Cette fois-ci, la Lady était si estomaquée qu'elle ne songea même pas à protester. Venait-il réellement de suggérer que sa magie était défaillante ? Elle essaya de se souvenir de la dernière fois qu'elle avait utilisé sa baguette, c'était au Manoir, il y a des mois de cela. Ce constat l'effraya, d'autant plus qu'elle ressentait physiquement l'affaiblissement dont parlait l'Irlandais.
- Voici le planning, vous êtes tenue de suivre au minimum deux séances de thérapie et un atelier par semaine. Si ce n'est pas le cas, nous vous les imposerons…
- Je n'irai pas ! Je refuse d'être traitée comme une malade. J'ai accepté de me prêter à vos expériences ridicules car mon fils me l'avait demandé… je refuse de continuer ! Vous n'avez aucun droit de me garder enfermée ici !
- À vrai dire, nous le pouvons si nous estimons que vous représentez un danger pour vous-même… Ah ! Hermione, je vous attendais ! Je vais avoir besoin de votre aide pour convaincre Mrs. Malfoy.
La jeune femme, qui venait d'entrer dans la pièce avec le plateau de potions destinées de Narcissa, les regarda alternativement l'un et l'autre.
- Bonjour Professeur, Mrs. Malfoy. Quel est le problème ?

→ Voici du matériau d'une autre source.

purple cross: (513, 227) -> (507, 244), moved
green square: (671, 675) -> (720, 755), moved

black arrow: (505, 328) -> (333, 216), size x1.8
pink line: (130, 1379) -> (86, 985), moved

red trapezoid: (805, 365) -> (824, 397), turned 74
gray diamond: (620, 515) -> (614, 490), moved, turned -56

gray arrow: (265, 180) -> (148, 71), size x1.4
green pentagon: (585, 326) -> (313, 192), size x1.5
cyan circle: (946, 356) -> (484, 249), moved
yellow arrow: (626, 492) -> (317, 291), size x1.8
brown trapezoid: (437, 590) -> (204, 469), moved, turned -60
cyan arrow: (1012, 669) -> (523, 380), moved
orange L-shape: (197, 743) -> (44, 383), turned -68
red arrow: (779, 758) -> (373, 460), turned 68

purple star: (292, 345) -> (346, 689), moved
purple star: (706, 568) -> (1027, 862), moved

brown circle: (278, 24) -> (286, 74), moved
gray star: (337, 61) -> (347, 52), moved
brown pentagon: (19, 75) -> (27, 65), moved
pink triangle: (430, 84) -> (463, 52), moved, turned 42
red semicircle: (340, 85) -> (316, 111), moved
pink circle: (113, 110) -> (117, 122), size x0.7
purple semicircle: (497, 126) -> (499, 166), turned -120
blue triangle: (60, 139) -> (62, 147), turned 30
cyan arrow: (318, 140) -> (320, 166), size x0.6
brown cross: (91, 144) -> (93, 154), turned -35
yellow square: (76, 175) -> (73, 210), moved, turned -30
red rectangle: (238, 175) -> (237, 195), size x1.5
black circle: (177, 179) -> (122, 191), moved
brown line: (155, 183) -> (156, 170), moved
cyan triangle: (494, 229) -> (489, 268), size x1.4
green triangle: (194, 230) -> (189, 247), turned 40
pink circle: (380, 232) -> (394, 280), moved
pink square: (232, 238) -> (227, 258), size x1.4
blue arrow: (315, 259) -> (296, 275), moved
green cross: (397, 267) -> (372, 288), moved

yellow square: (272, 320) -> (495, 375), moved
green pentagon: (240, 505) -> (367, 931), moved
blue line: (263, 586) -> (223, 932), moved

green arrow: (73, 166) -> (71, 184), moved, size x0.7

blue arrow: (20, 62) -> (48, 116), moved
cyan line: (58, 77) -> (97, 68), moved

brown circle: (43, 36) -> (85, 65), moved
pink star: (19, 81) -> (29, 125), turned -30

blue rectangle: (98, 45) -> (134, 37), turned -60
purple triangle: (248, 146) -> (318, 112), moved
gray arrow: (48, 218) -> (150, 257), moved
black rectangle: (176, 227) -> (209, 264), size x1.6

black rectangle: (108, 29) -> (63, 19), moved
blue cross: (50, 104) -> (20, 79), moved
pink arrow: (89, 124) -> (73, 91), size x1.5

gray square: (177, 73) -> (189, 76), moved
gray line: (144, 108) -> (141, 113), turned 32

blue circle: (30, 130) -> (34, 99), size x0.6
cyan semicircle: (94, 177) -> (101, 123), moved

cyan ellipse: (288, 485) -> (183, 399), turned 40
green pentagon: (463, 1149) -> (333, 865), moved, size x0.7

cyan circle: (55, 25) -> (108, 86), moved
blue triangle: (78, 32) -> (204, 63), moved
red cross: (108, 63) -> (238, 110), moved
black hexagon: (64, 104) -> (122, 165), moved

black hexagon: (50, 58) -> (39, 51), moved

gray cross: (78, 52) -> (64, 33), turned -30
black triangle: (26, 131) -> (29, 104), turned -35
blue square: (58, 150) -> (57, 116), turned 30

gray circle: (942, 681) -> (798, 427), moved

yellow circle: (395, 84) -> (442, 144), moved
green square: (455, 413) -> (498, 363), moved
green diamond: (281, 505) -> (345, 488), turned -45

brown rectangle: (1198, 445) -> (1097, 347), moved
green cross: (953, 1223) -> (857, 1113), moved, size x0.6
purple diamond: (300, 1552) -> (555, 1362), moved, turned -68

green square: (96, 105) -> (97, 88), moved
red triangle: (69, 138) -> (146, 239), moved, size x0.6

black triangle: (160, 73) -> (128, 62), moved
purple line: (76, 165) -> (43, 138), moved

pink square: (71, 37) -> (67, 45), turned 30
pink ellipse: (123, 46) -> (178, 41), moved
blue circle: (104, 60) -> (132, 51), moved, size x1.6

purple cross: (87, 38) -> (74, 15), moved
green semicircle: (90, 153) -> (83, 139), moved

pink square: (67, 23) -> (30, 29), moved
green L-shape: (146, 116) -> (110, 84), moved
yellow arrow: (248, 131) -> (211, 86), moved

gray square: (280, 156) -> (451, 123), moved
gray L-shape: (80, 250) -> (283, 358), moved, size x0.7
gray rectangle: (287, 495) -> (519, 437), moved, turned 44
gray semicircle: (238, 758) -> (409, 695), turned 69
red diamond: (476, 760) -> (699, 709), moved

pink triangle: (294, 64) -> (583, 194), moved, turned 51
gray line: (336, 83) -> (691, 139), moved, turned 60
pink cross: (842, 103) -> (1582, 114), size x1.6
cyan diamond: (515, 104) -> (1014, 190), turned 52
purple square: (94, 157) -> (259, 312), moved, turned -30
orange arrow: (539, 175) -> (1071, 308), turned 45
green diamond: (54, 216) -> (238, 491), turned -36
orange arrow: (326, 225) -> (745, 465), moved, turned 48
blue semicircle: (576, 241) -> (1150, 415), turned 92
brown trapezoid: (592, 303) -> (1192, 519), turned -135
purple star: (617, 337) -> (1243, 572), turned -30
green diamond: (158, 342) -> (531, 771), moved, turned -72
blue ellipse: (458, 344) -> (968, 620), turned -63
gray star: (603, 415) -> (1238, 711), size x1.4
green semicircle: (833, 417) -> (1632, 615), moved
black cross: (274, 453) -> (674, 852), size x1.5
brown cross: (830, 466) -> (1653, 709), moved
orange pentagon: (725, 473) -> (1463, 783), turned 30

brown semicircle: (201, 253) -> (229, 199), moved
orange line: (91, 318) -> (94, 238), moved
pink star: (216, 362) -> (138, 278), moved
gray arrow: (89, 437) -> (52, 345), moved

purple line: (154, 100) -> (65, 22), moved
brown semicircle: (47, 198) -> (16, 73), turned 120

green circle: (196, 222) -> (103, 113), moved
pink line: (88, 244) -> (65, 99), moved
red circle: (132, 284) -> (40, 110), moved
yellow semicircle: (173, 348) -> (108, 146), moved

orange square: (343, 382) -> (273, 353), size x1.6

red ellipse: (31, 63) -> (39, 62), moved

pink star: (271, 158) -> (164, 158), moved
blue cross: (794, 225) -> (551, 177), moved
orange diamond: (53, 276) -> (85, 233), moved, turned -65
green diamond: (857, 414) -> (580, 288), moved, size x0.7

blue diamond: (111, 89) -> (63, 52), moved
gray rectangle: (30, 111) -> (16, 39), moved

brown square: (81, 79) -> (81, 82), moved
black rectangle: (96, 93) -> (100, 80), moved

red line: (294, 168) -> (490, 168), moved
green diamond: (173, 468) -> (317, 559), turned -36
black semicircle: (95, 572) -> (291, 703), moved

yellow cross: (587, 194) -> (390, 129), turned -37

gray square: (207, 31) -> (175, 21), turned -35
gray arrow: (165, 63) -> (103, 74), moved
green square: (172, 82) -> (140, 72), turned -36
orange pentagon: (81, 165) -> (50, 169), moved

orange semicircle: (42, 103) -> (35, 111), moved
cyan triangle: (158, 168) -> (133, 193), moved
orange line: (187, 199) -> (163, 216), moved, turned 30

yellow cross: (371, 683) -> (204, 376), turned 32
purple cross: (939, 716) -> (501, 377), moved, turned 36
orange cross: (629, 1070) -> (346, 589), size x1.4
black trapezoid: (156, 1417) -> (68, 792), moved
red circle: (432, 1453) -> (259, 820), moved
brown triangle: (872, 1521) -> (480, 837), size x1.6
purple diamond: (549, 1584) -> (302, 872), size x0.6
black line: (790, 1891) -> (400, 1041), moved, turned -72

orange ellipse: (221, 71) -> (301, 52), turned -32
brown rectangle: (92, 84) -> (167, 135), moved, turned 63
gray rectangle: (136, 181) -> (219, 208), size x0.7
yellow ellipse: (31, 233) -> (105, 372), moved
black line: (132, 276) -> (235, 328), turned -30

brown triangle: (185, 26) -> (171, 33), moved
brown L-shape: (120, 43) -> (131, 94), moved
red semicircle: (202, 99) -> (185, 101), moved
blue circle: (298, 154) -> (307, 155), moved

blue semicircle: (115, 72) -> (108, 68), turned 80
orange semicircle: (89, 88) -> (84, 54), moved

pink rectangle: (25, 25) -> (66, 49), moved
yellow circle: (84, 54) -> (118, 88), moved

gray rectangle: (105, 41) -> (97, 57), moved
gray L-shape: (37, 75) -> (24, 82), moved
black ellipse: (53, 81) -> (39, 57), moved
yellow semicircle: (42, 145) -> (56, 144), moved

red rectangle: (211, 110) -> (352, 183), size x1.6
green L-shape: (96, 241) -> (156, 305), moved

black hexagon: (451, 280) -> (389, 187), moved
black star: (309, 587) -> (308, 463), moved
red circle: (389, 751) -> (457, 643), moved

- Eh bien, vos conclusions étaient bonnes et il s'avère que notre patiente est sur la pente ascendante. Nous pouvons donc entamer sa réhabilitation, mais elle ne veut pas en entendre parler.
- Évidemment que je ne veux pas ! Depuis que je suis arrivée ici, je ne puis que subir vos persécutions.
L'Irlandais soupira exagérément :
- Vous voyez ce que je veux dire ? Je compte sur vous pour la raisonner Hermione.
Sur ces mots, il quitta la pièce, laissant les deux femmes dans un silence inconfortable.
- Ils ne cèderont pas ! Vous ne sortirez pas sans avoir suivi la procédure de réhabilitation. finit par dire la Gryffondor.
- Mais vous êtes ma psychomage et vous êtes une personnalité publique reconnue, vous devez être en mesure de faire quelque chose !
- Je crois que vous surestimez le pouvoir que je pourrais avoir à Ste-Mangouste. Qui plus est, je pense que ces séances sont nécessaires pour que vous puissiez rentrer sereinement chez vous. Tous nos patients doivent passer par cette réhabilitation, et ça ne vous fait pas plaisir de pouvoir vous resservir de votre baguette ?
- Parce que vous me considérez comme vos autres patients ? J'ai fait de la vilaine chenille que vous étiez, un joli papillon et c'est ainsi que vous me remerciez ?
La jeune femme parut outrée et se récria aussitôt :
- Mais vous vous doutez bien que je dis ça pour votre bien, je pensais que vous l'aviez compris !
- Et que devrais-je comprendre ? Comment pouvez-vous savoir ce qui est bien pour moi ? Nous ne sommes pas du même monde Miss et nous ne le serons jamais… Croyiez-vous que parce que je vous tolère, nous pouvions évoluer dans la même sphère ? Vous pouvez peut-être tromper les autres, mais n'oubliez pas que c'est moi qui vous ai transformée, à mes yeux vous serez toujours Hermione Granger, la Née-Moldue !
La Gryffondor recula comme si elle avait été giflée, avant de quitter précipitamment la chambre.
Narcissa la regarda partir, un petit pincement au cœur. Elle avait cru trouver une alliée en Miss Granger et elle se rendait désormais compte que la jeune femme n'avait fait que profiter d'elle : pour se faire une place dans la société, pour se rapprocher de Draco… Et maintenant qu'elle avait eu ce qu'elle voulait, elle l'abandonnait à son sort, dans cet hôpital sordide.